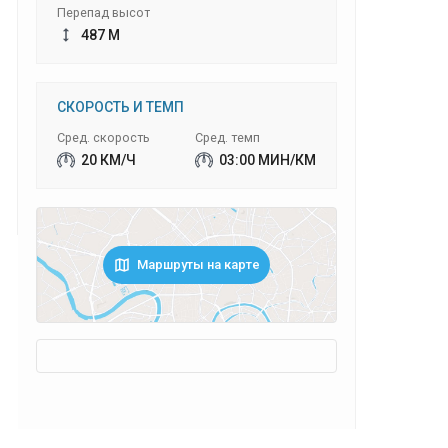
Перепад высот
487 М
СКОРОСТЬ И ТЕМП
Сред. скорость
Сред. темп
20 КМ/Ч
03:00 МИН/КМ
Маршруты на карте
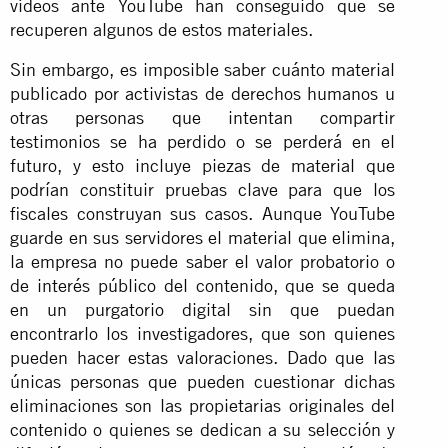
vídeos ante YouTube han conseguido que se
recuperen algunos de estos materiales.
Sin embargo, es imposible saber cuánto material
publicado por activistas de derechos humanos u
otras personas que intentan compartir
testimonios se ha perdido o se perderá en el
futuro, y esto incluye piezas de material que
podrían constituir pruebas clave para que los
fiscales construyan sus casos. Aunque YouTube
guarde en sus servidores el material que elimina,
la empresa no puede saber el valor probatorio o
de interés público del contenido, que se queda
en un purgatorio digital sin que puedan
encontrarlo los investigadores, que son quienes
pueden hacer estas valoraciones. Dado que las
únicas personas que pueden cuestionar dichas
eliminaciones son las propietarias originales del
contenido o quienes se dedican a su selección y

---

** Action item **
Omit all pictures and repeat the rest of the records verbatim.

** Your solution **
Перепад высот
487 М
СКОРОСТЬ И ТЕМП
Сред. скорость
Сред. темп
20 КМ/Ч
03:00 МИН/КМ
Маршруты на карте
vídeos ante YouTube han conseguido que se
recuperen algunos de estos materiales.
Sin embargo, es imposible saber cuánto material
publicado por activistas de derechos humanos u
otras personas que intentan compartir
testimonios se ha perdido o se perderá en el
futuro, y esto incluye piezas de material que
podrían constituir pruebas clave para que los
fiscales construyan sus casos. Aunque YouTube
guarde en sus servidores el material que elimina,
la empresa no puede saber el valor probatorio o
de interés público del contenido, que se queda
en un purgatorio digital sin que puedan
encontrarlo los investigadores, que son quienes
pueden hacer estas valoraciones. Dado que las
únicas personas que pueden cuestionar dichas
eliminaciones son las propietarias originales del
contenido o quienes se dedican a su selección y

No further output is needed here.